Rain slicks the studio pavement. A production van idles while runners argue over wardrobe; someone scrolls Tudum on their phone and laughs at the irony. I watched that scene and felt the show shift from satire to strategy.
I’ll be blunt: Netflix is testing whether spectacle and celebrity can carry the moral shock that Squid Game originally delivered. They removed the lethal stakes and amplified the private ambition—turning the format into a velvet rope turned gladiator ring. You’ll follow this because you want to know if fame still buys attention, and I’ll tell you where to look.
Production crews are already parked at streaming campuses — what that says about the business
Netflix isn’t experimenting; it’s scaling a formula. After season one of Squid Game: The Challenge surprised everyone by converting moral horror into appointment viewing, the streamer greenlit a second season and now a celebrity spin-off titled Squid Game: The VIP Challenge.
That move is textbook platform math: use recognizable personalities to drive quick taps and social clips on TikTok, Instagram, and YouTube. Tudum confirmed the cast, and the selections read like an ecosystem map of modern reality plumbing—real estate platform stars, reality TV constructors, sports names, and TikTok creators. You’ll spot names you already follow, and that familiarity short-circuits resistance to watching.
Who is in Squid Game: The VIP Challenge cast?
Netflix’s Tudum lists a headline grabber set: Ryan Serhant (of Owning Manhattan), Real Housewives of Atlanta alum Kim Zolciak, Tristan Thompson (Kardashian-adjacent), Mel B (Spice Girls), Hannah Godwin (from The Bachelor and Bachelor in Paradise), TikTok creator Kristy Sarah, and Dylan Efron (known from The Traitors and Dancing with the Stars). Then there’s “Viper,” a former competitor from season two who won a fan vote and promised to treat every decision “with a microscope,” according to Tudum.
Fan feeds were full of clips after the last finale — what that momentum buys Netflix
Last season’s clips trended on TikTok and threaded across X feeds, which is the currency Netflix wants most: endless, snackable conversation.
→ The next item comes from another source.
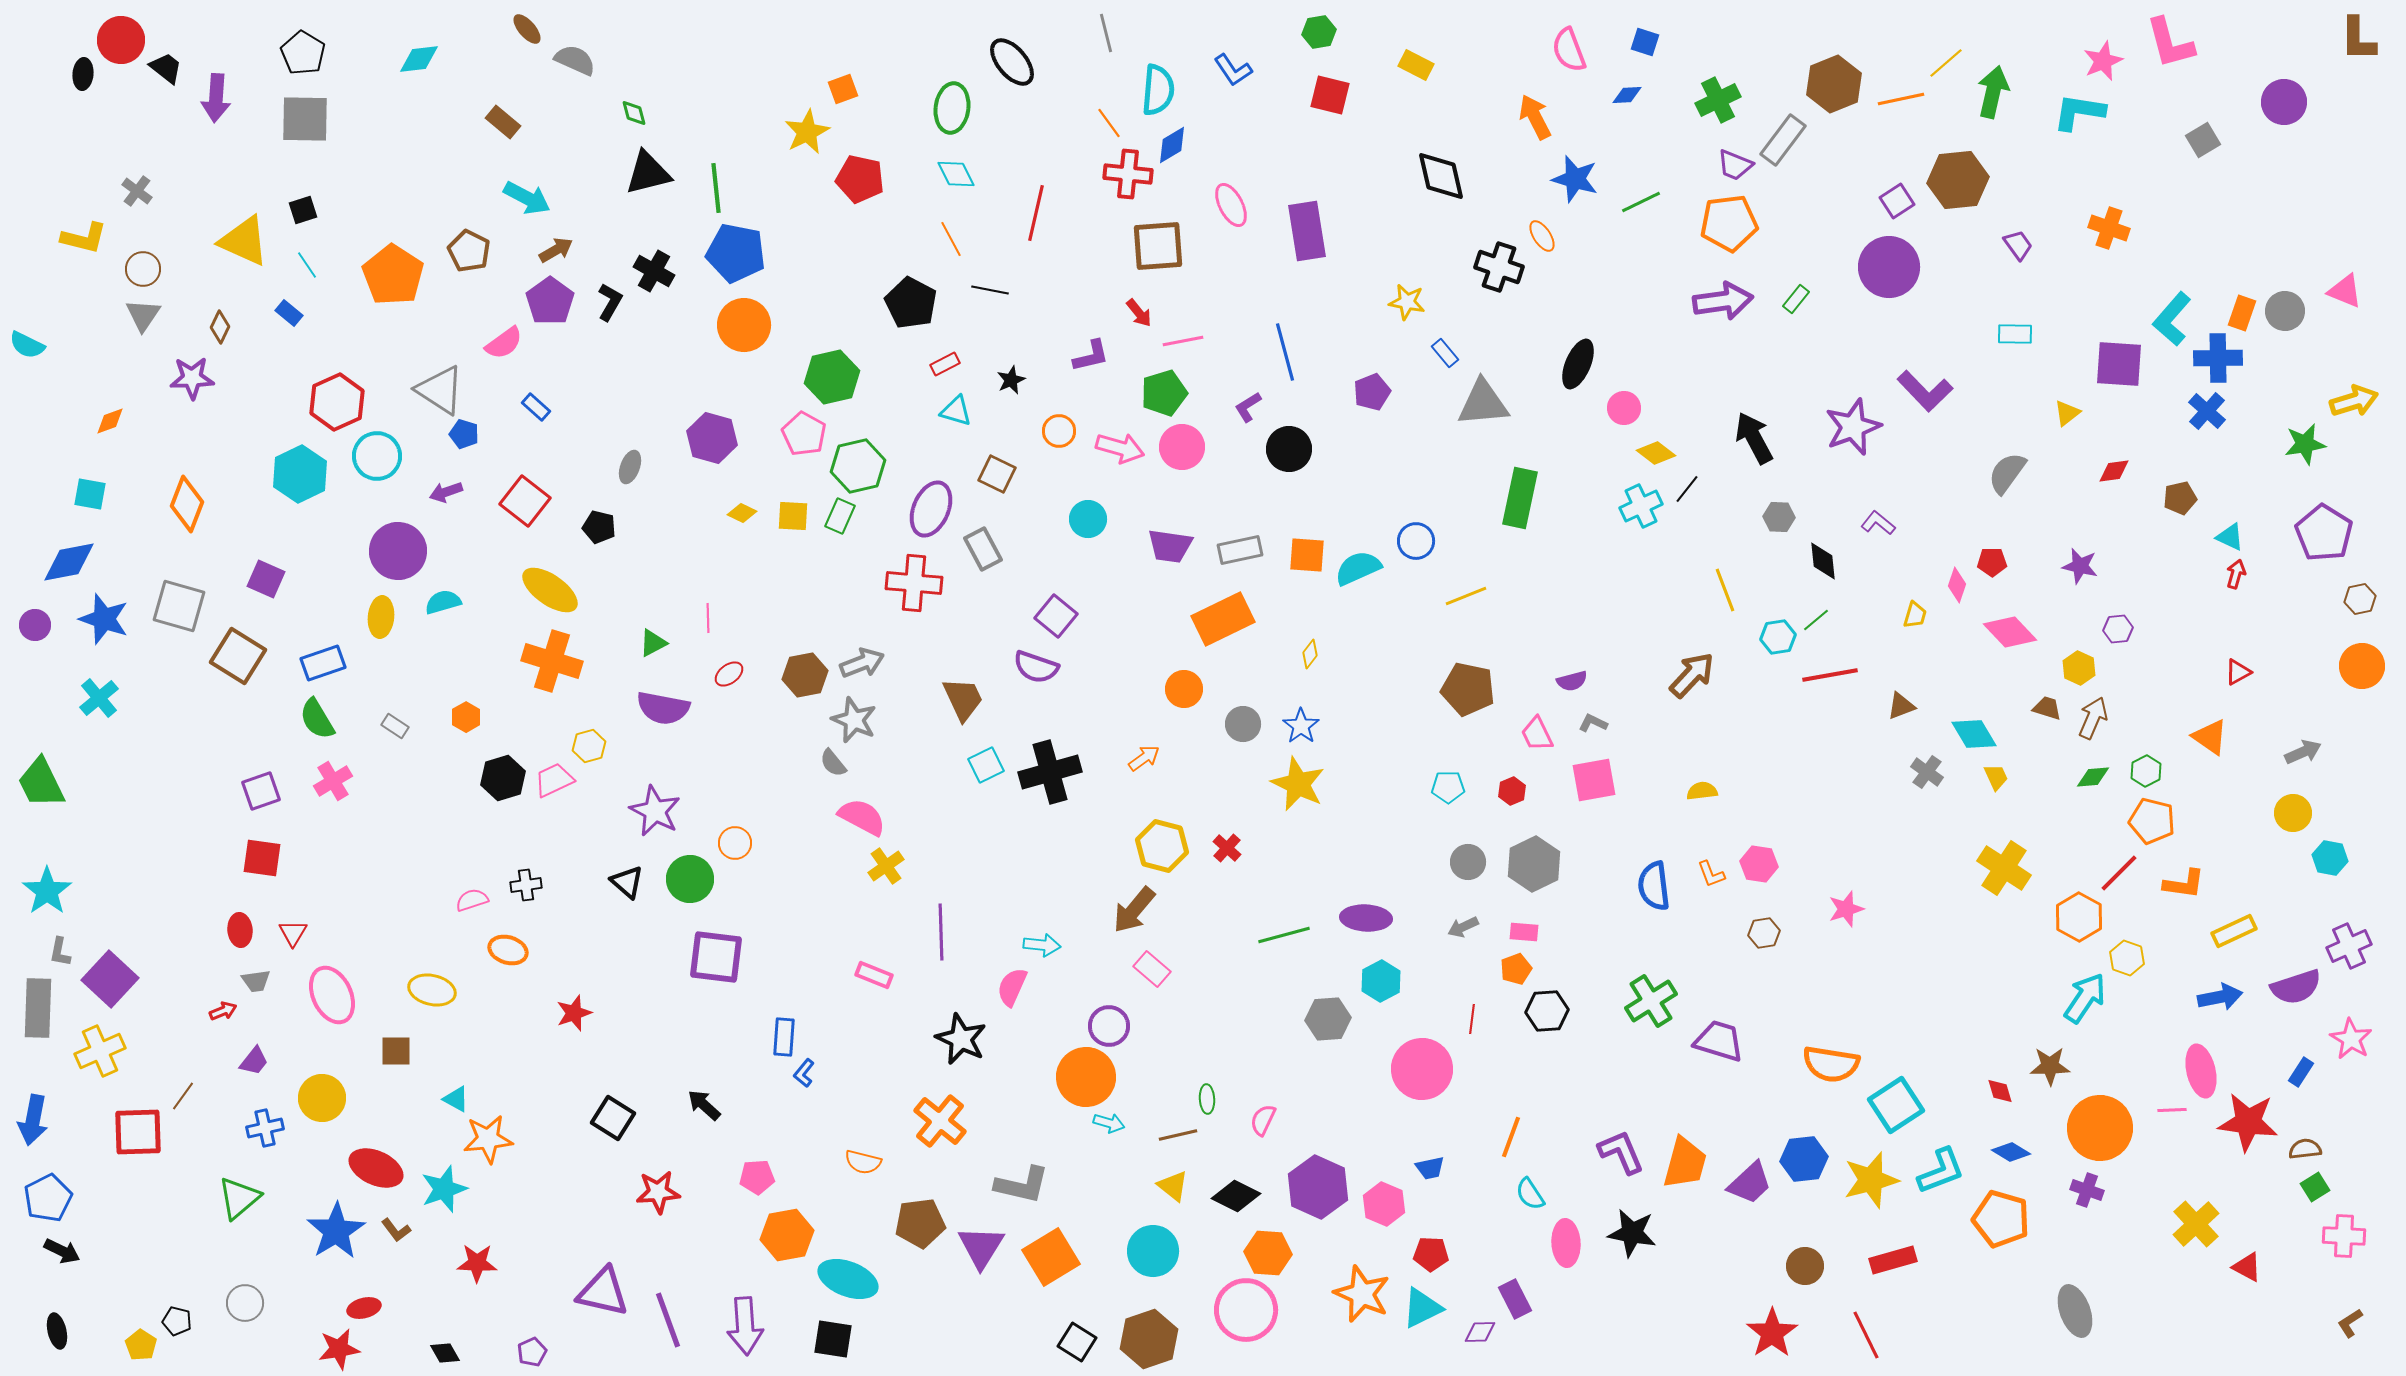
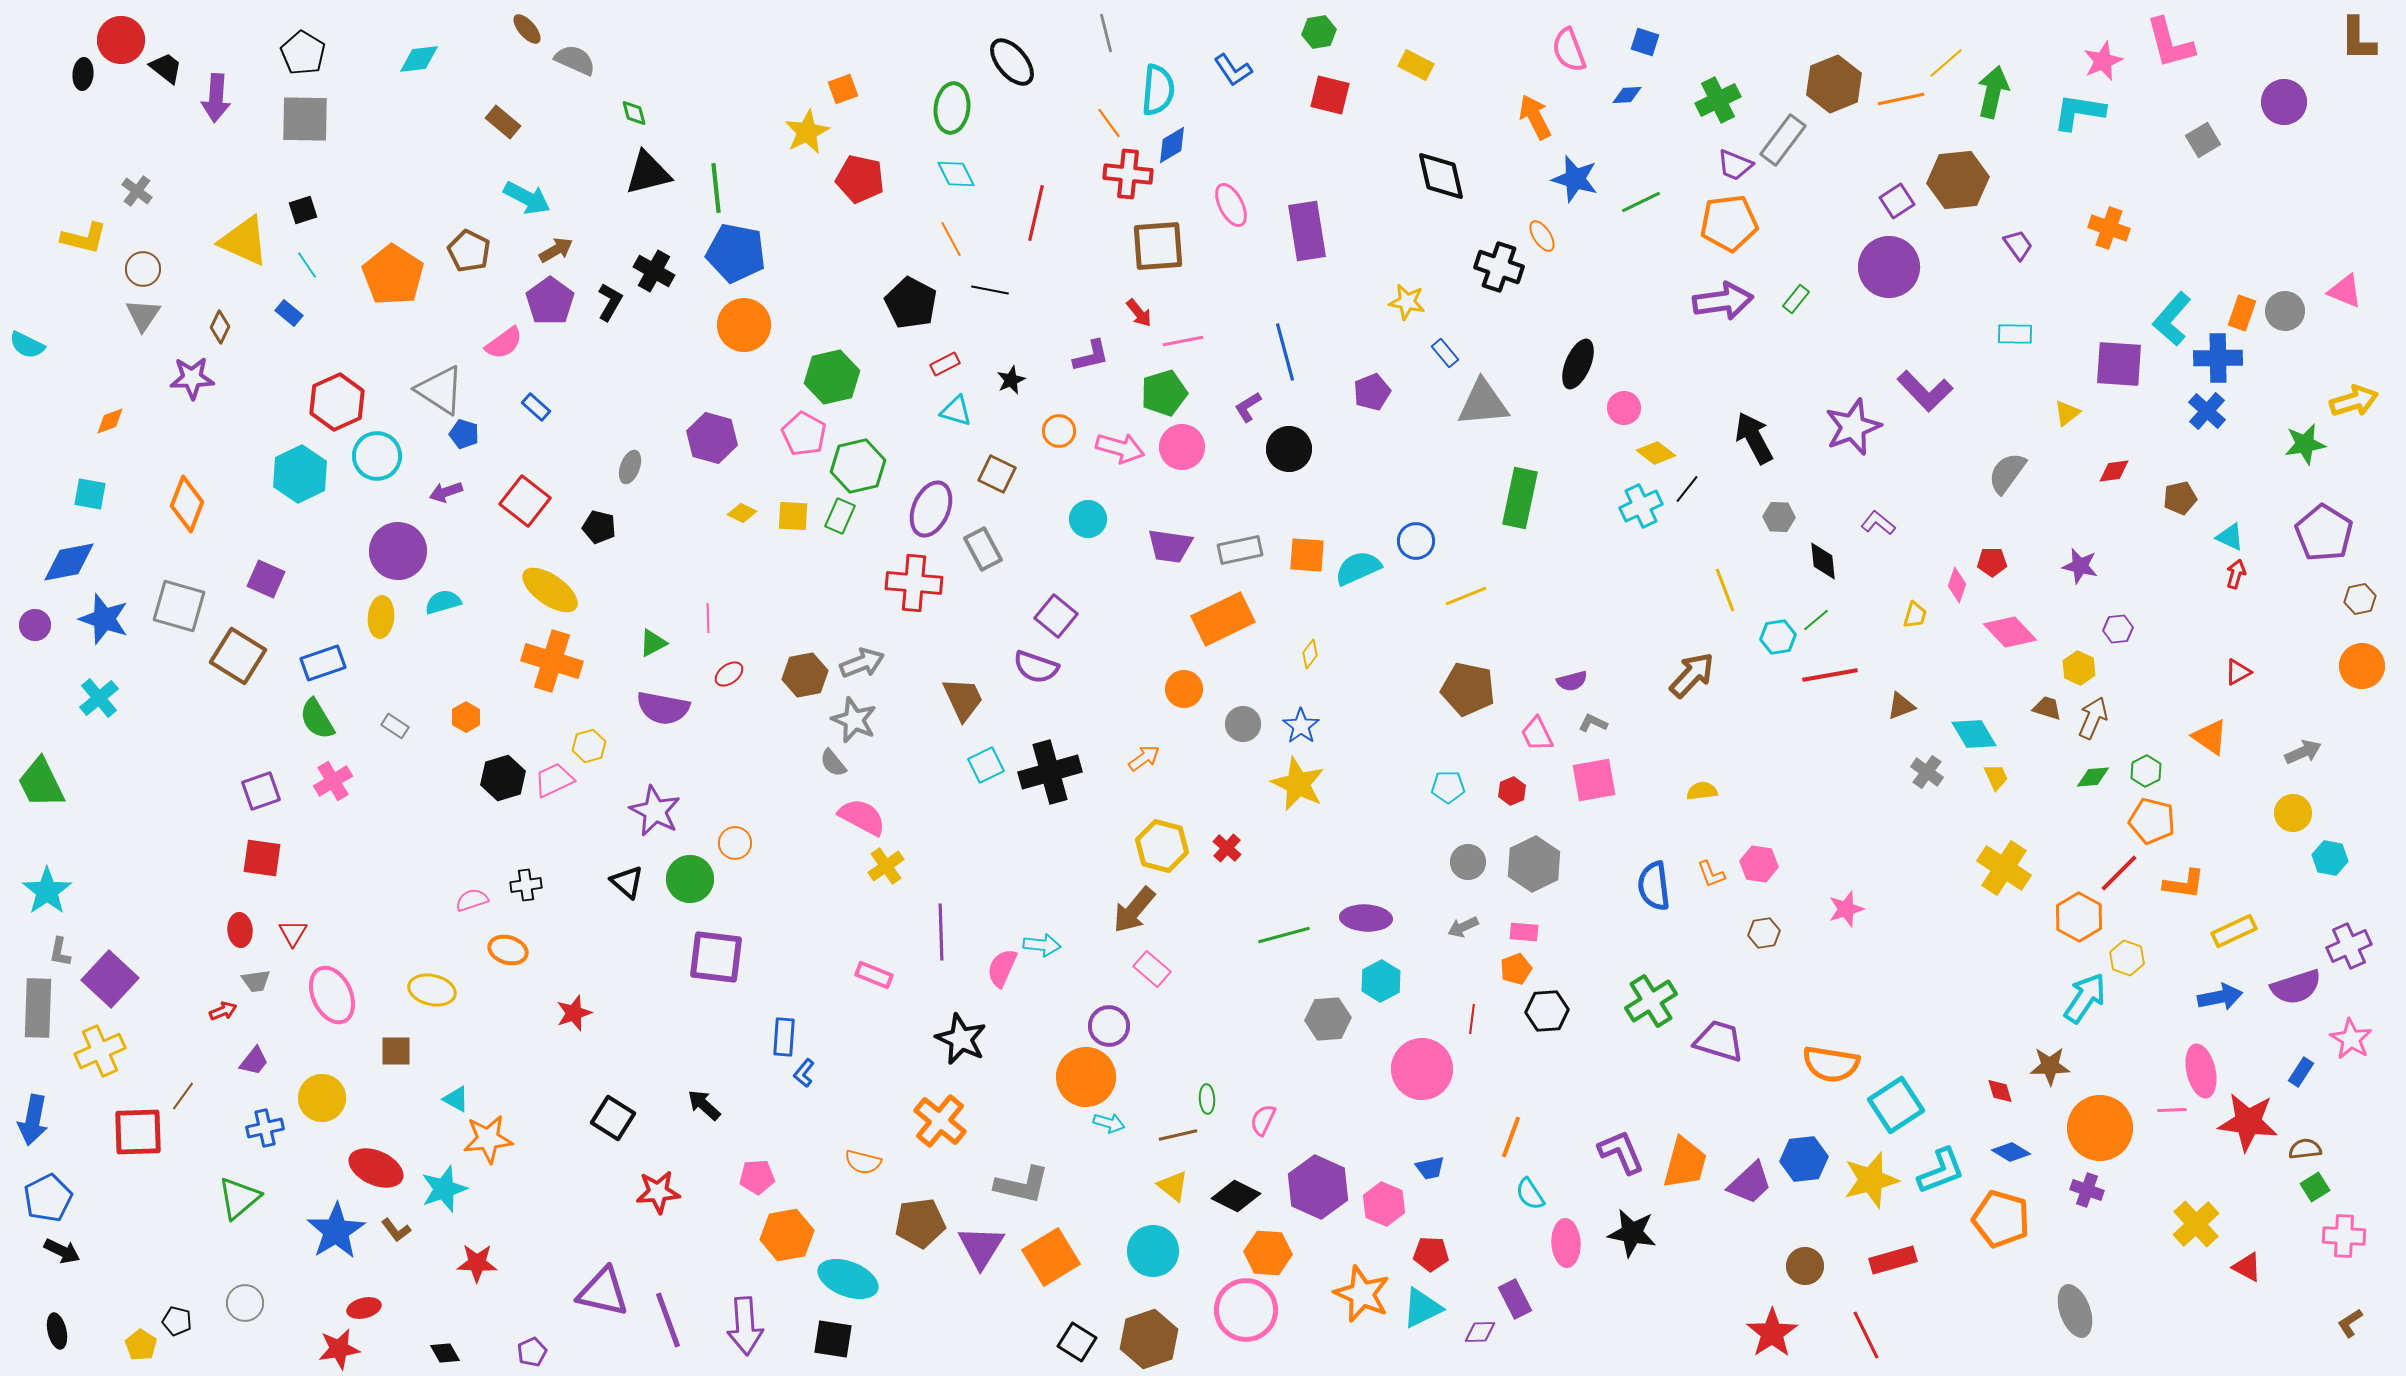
pink semicircle at (1012, 987): moved 10 px left, 19 px up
You and I both know attention is fungible; celebrities convert attention into sponsorships, package deals, and cross-platform heat.
Season one delivered a $4.56 million prize ($4.56M, €4.2M). That figure became a headline shorthand for the show’s scale and will function as the benchmark people use to measure the VIP edition’s seriousness.
What is the prize for Squid Game: The VIP Challenge?
Netflix hasn’t published the prize for the VIP edition. Given the celebrity spin, expect the reward to be a mix of cash, brand partnerships, and exposure that can translate into book deals, shows on Peacock or Amazon, and boosted subscriber metrics for Netflix itself. The celebrity angle turns the prize into more than dollars; it becomes an audience and a brand pipeline. The VIP edition feels like a neon carnival suffocating in money.
Comment threads on Tudum and Reddit are already asking when the show will drop — here’s where things stand
There’s no firm release date. Netflix’s Tudum announced the cast and framed the celebrity season as the follow-up to the second season and the previously advertised third season, which had been accepting applicants late last year. That suggests the VIP series is moving into production fast, which also means marketing windows will be tight and heavy.
If you’re watching for cues: Netflix will use Tudum, social clips, and platform gatekeepers like TikTok creators on the roster to seed clips, then lean on algorithmic boosts to push the premiere into mainstream feeds. I’d expect trailer drops across YouTube, Instagram Reels, and X rather than a slow, traditional rollout.
You can judge for yourself whether this is a clever repackaging of a cultural moment or a sign a franchise has lost its original bite; either way, are you ready to care about the spectacle more than the lesson it was meant to teach?